*Problem description*
All lines from the one that contains "advancement of national defense capabilitie" through the final line of the entries must be repeated exactly. No other lines belong in the output.

Supplied material below:

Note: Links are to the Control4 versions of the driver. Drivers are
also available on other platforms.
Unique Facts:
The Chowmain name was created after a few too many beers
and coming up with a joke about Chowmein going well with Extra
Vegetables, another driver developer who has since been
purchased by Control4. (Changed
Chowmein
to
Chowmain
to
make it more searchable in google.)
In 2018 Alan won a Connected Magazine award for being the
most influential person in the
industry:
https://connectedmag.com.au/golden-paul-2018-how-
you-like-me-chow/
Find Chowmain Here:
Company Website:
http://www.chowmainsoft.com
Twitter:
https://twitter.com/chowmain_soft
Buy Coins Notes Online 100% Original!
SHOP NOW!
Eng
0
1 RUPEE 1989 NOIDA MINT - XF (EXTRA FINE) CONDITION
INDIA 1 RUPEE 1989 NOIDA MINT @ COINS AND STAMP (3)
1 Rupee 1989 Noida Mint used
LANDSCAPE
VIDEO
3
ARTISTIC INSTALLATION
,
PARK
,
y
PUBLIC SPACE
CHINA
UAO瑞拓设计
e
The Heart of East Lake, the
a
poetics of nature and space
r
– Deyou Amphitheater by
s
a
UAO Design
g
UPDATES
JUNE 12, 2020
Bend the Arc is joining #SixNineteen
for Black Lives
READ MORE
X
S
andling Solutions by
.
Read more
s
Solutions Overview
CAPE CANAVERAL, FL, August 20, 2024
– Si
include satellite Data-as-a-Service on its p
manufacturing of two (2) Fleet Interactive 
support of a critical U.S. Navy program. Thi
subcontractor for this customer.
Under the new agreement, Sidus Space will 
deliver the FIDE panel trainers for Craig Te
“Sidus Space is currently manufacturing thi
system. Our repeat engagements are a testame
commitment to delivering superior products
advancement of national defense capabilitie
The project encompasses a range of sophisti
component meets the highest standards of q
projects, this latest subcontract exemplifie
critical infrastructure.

End of Supplied material.

*Response area*
advancement of national defense capabilitie
The project encompasses a range of sophisti
component meets the highest standards of q
projects, this latest subcontract exemplifie
critical infrastructure.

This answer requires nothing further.